Equifax Slashes Call Lengths With CTI SoftwareEquifax, Atlanta, has cut call lengths on inbound consumer calls to its check services division through the addition of computer telephony integration technology.
Retailers use Equifax's check services division to verify the credit history of customers who wish to pay by check. By law, customers whose checks are turned down by a retailer at point-of-sale based on information supplied by Equifax must be provided with avenues where they can quickly find more information on why their checks were refused. To comply with this law, Equifax's retail clients keep cards with Equifax's toll-free consumer information number at the register to give to customers whose checks are refused.
"We have a voice response unit in place to give responses to people as to why they were turned down, but sometimes people still want to speak to a live agent," said Jeff Carbiener, senior vice president and general manager of Equifax's check services division.
Through the addition of CallSPONSOR, a CTI product from Periphonics Corp., Bohemia, NY, the company was able to avoid making customers repeat information to a live attendant that they already gave to the company's voice response unit. The software links the IVR to the mainframe so when customers ask to speak to a live attendant, the information they have already provided to the IVR -- such as their names, and the names and locations of the store where their checks were refused -- is automatically transferred to the agent's desktop.
The technology has resulted in a cut in call times by an average of 50 seconds per call, according to Sherri Travis, systems analyst to the project.
"It cuts down call time, so it saves us costs on that side, but it also has a benefit to the consumer because consumers are already somewhat upset that they've been turned down at the point of sale. This improves their service on the phone," said Carbiener.

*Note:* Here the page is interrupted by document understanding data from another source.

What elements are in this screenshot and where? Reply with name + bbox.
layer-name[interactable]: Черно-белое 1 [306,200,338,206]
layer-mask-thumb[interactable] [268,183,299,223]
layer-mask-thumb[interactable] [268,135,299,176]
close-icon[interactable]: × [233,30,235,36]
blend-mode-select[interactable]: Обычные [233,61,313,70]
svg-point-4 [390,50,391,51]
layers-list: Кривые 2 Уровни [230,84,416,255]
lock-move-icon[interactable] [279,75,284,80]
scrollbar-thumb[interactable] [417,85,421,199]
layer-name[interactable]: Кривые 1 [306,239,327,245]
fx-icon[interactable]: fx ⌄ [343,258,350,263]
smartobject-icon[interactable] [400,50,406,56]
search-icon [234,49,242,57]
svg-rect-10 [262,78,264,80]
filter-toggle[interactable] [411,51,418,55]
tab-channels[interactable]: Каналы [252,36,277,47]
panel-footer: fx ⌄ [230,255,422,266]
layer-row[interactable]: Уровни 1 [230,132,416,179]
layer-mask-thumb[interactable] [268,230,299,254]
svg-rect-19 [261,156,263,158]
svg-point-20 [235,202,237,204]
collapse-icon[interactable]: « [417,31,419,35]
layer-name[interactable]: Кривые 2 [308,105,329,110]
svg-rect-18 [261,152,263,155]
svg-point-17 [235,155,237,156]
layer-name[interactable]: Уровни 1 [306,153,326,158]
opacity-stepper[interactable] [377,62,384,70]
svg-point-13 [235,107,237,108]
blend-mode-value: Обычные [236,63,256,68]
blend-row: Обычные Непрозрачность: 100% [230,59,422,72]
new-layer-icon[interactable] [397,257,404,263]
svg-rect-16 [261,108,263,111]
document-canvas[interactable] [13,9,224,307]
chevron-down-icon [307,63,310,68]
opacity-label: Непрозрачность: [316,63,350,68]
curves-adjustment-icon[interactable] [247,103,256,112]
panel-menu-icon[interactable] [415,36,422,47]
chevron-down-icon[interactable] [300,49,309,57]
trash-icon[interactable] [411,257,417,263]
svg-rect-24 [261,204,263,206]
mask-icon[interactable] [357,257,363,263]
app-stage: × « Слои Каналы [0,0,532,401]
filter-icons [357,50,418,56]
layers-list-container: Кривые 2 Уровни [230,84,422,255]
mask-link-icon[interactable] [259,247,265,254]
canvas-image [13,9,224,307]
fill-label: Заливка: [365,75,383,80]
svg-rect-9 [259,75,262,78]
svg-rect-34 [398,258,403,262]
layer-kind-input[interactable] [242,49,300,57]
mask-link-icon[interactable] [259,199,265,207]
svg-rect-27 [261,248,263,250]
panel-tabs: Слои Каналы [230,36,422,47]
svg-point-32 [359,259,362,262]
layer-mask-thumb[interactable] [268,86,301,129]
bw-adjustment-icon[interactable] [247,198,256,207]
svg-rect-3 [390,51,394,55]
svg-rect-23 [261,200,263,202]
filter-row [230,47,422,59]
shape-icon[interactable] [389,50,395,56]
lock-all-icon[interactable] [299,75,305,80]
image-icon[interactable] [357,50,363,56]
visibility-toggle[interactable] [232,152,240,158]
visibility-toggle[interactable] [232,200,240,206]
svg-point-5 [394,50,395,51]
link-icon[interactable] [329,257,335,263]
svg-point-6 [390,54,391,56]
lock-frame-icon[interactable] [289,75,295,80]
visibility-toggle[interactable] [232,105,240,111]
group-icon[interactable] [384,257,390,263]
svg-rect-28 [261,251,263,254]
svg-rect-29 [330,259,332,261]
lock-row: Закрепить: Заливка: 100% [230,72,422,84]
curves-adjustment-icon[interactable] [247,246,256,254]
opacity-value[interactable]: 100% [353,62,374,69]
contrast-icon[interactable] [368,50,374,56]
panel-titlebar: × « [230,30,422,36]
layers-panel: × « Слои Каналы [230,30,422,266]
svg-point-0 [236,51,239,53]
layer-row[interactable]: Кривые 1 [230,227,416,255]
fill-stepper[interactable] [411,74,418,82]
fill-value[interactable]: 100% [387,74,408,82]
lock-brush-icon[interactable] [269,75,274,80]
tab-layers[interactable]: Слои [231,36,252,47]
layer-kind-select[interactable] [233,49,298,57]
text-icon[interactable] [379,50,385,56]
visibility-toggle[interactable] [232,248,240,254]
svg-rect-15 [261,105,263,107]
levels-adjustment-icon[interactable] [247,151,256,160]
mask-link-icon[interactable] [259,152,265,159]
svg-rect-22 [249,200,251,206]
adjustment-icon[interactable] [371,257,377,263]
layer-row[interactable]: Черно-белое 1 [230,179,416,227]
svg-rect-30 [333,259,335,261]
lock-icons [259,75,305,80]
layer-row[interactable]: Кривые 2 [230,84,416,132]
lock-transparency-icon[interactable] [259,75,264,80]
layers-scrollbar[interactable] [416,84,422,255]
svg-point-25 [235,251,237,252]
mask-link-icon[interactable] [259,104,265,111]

The company tested the software at five call stations through November. Earlier this month, it rolled the software out in full for use with all 70 agents at its call center in St. Petersburg, FL.
Equifax receives approximately 5,000 calls a day, 40 percent to 60 percent of which are transferred to live agents. The software is expected to be particularly useful in the peak of the holiday season when inbound call volume can increase by 70 percent.
The company expects its own improved customer service to translate into a benefit to its retail clients, because many customers whose checks are refused associate the service they get from Equifax with the stores where their checks were denied.
"When we decline a check, though we are dealing with the customer directly, consumers have little recourse against Equifax, but they can stop going to the store," said Ron Garmon, vice president of operations.
Added Carbiener, "Their first call is to us, the second is to the store's customer service line."